La Chine va changer. L'automne prochain, le Congrès national du peuple nommera ses nouveaux bonzes. Qui dirigera les destinées du pays le plus peuplé du monde, deuxième puissance économique mondiale, tiraillé entre l'héritage maoïste et l'appel du capitalisme? Regard sur les futurs poids lourds de l'empire du Milieu.

D'un côté, les «petits princes», fils de révolutionnaires de la première heure, devenus capitalistes par excellence. De l'autre, le clan de la Ligue de la jeunesse du Parti communiste chinois (PCC), qui veut raviver la flamme maoïste et égalitariste avec un mélange de protectionnisme et de programmes sociaux favorisant les pauvres et les fermiers ayant migré vers les grandes villes chinoises.

La guerre de succession fait actuellement rage, en sourdine, dans les hautes sphères de l'empire du Milieu.

L'enjeu: les neuf sièges du comité permanent du bureau politique du Congrès national du peuple, surnommé en Chine les «poids lourds». Le président et le premier ministre chinois font partie de ce comité permanent, mais doivent prendre les décisions importantes de concert avec les sept autres membres. Le nouveau comité permanent, qui siégera pendant cinq ans, sera connu l'automne prochain.
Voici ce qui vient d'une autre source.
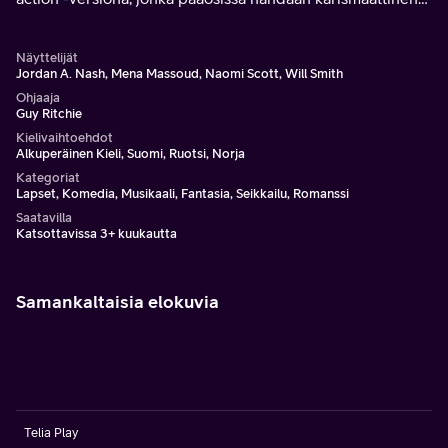
katurotta Aladdin, urhea ja määrätietoinen prinsessa
Jasmine ja Henki, joka voi avata heille ovet tulevaisuuteen.
Näyttelijät
Jordan A. Nash, Mena Massoud, Naomi Scott, Will Smith
Ohjaaja
Guy Ritchie
Kielivaihtoehdot
Alkuperäinen Kieli, Suomi, Ruotsi, Norja
Kategoriat
Lapset, Komedia, Musikaali, Fantasia, Seikkailu, Romanssi
Saatavilla
Katsottavissa 3+ kuukautta
Samankaltaisia elokuvia
Telia Play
«On sait que Xi Jinping sera probablement le prochain président et que Li Keqiang sera premier ministre, à cause de leur poste actuel», explique Alice Miller, sinologue à l'Institut Hoover de l'Université Stanford et éditrice de la revue China Leadership Monitor. «Ils représentent deux tendances opposées. Il faudra voir combien de membres de leur faction respective ils pourront avoir au comité permanent.»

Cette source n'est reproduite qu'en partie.